Twenty years ago, we officially crossed over into the future, with the fabled ‘year 2000.’ It marked a transition into the time long promised, a year that had been brought out every time someone wanted to show that they were thinking of the future. Then we hit 2001, when we were supposed to be having space odysseys, and 2010, when we should have made contact.
Now, we’re in 2020, which is another significant year because it has connotations with vision. 20/20 is perfect eyesight, and 2020, the year, was the target for strategic plans, grand visions and big proposals. It’s because it’s a nice, round number with a positive connotation, it has a bit of weight to it.
The question is now what the official year of the future is going to be.
Naturally, writers of fiction might decide this for us. 1984 was iconic not because of anything inherently beautiful about the date, but because George Orwell used it as the date of his dystopian nightmare. The next year that is going to be a big deal could easily be one that is part of a popular piece of science fiction, whatever that might be. It probably isn’t written yet.
It could easily a film that gives us our next iconic year. After all, 2001 is still representative of the future even if it technically took place 19 years ago – and honestly, HAL 9000 was basically a male Alexa that doesn’t want to sell you things you don’t need, so we’re inching closer to that reality even if the year is wrong. To be the year in question it will have to be the title of the movie in question.
It could easily be a game that gives us that year. That said, many games like to hedge their bets when naming a specific year. I’ll give credit for that trope to Mega Man, which was originally set in 200X.
In all honesty, I struggle to think of much fiction that really goes front and center with a year. There is the Hong Kong drama 2046, which has a science fiction story in it, but derives its title from a hotel room. There’s Blade Runner 2049, which wasn’t a huge hit, but does have a year right there in the title. There’s also the game 2064: Read Only Memories, which I know very little about. But, beside each other, these titles make an interesting suggestion.

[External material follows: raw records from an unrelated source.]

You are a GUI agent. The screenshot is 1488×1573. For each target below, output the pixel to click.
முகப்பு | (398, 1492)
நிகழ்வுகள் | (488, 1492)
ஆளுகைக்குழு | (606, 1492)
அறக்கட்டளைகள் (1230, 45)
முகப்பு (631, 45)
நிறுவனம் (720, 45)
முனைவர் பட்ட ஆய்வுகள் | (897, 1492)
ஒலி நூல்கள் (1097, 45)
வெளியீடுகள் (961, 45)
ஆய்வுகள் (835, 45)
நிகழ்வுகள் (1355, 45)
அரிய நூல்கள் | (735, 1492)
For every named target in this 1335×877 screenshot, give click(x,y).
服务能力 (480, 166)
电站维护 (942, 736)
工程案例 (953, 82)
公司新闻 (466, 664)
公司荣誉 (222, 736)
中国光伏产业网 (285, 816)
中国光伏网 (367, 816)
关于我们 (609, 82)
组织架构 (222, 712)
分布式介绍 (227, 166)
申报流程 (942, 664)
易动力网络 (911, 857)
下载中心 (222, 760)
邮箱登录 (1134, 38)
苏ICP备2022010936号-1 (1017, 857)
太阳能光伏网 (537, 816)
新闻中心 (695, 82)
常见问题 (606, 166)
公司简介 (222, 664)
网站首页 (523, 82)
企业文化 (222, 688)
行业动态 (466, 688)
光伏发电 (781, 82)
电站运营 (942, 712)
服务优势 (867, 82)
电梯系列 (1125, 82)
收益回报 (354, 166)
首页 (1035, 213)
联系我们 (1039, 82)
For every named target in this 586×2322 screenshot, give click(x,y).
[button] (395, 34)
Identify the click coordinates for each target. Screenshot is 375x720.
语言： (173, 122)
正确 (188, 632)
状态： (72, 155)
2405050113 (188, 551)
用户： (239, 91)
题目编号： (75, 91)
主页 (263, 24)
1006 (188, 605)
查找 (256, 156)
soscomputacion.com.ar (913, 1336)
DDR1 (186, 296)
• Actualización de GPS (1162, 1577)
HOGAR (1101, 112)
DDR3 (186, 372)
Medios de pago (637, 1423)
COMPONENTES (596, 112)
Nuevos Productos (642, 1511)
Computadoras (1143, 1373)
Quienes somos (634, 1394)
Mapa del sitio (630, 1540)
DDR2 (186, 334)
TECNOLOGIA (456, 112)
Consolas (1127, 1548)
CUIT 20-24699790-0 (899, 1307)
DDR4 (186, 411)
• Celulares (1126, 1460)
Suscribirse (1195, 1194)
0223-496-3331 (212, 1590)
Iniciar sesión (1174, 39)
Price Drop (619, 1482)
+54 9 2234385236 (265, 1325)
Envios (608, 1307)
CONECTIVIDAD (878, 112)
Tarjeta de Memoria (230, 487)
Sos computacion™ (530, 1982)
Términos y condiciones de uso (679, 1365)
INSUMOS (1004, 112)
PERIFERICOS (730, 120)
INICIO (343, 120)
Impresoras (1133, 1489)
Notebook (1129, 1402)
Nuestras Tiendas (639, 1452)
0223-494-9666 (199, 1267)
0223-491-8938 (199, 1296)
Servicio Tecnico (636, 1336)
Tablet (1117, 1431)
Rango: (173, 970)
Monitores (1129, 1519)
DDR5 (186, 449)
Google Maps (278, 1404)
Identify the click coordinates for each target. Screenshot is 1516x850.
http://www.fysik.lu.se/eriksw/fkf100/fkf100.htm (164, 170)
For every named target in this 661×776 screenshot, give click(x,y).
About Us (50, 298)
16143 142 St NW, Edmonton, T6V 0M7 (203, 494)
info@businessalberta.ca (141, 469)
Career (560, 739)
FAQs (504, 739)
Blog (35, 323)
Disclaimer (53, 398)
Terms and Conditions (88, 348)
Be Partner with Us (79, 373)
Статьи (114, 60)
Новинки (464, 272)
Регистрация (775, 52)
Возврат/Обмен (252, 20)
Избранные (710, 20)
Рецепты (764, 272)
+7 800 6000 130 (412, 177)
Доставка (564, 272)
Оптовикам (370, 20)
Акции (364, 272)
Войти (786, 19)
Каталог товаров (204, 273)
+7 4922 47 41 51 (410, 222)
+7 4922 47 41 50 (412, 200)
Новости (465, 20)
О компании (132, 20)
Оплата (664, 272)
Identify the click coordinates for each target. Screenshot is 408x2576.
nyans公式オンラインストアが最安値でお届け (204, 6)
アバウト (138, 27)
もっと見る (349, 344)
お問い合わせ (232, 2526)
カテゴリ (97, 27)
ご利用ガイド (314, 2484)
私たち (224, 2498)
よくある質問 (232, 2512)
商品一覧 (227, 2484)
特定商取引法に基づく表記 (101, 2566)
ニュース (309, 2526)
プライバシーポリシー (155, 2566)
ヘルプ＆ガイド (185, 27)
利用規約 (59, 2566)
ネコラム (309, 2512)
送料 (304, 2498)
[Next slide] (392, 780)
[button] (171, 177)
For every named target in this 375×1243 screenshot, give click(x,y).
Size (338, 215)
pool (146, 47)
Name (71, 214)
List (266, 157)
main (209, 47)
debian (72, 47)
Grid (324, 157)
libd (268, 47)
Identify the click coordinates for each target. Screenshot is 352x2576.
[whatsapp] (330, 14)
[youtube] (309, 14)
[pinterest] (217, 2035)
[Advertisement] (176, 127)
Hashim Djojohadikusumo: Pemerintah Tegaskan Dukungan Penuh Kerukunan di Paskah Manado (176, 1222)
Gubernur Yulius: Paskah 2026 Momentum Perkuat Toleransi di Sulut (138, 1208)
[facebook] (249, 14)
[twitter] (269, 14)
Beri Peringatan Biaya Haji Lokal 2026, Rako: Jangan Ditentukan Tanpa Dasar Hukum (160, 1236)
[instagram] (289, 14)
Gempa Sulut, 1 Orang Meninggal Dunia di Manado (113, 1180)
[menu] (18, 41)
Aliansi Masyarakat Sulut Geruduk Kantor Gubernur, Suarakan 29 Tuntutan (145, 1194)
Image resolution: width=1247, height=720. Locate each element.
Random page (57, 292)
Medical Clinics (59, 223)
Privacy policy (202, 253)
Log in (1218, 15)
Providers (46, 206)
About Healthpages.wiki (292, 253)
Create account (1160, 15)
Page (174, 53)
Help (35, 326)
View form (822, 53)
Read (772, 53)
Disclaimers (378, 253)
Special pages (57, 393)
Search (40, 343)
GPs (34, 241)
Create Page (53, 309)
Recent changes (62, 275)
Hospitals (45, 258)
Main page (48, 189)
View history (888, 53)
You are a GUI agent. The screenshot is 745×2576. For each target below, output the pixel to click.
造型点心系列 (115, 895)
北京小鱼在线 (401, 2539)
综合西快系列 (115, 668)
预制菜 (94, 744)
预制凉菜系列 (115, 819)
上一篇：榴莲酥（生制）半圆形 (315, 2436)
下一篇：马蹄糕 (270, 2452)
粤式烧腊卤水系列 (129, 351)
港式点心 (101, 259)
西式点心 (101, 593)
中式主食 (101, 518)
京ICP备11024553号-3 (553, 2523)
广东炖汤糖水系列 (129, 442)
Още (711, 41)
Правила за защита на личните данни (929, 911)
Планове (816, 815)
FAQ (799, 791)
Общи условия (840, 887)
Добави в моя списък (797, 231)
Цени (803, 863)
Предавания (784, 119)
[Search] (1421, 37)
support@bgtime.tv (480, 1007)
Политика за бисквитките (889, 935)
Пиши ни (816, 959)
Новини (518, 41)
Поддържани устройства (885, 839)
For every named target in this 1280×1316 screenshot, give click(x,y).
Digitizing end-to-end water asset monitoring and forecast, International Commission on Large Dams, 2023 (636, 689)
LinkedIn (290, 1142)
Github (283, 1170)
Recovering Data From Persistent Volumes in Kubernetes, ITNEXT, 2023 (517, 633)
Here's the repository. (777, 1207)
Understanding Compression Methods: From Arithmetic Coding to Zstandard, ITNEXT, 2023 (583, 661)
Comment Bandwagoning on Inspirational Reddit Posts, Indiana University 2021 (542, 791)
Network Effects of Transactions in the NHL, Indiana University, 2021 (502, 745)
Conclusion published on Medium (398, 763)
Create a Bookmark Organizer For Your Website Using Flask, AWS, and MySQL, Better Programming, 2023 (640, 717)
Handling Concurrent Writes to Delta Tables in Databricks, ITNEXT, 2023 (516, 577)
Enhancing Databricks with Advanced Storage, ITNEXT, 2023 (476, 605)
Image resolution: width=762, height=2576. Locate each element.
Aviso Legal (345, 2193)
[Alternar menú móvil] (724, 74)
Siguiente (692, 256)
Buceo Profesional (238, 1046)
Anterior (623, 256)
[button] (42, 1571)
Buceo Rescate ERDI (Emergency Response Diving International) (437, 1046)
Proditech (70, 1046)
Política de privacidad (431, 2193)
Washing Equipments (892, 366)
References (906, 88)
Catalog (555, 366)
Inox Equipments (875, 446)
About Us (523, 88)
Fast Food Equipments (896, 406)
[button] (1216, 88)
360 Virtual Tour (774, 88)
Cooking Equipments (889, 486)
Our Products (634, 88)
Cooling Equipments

Will the next ‘year of the future’ be built around fours? All three of these titles have a 4 in them. Two have sixes, one has a nine, so a multiple of three. You would look at those titles and think people are attracted to 4s, 6s and 9s, and wonder if that’s going to influence where we go when picking a year in the future.
The Blade Runner title might be most telling of all, however, because it’s ending in a 9, which suggests that it’s right before a big change. It’s the future, but right before a decade change - there’s a future following that future, in other words. 2049 is almost there, but there’s another year after it, and that’s the one that really represents the future.
It’s going to be 2050, which doesn’t have a 4, 6 or a 9, but it does represent the future. It’s half way to a new century, it’s far off but attainable. It represents an achievable goal and looks somewhat cool as well. Watch, 2050 will soon be the official year of the future, just like the present was in the past.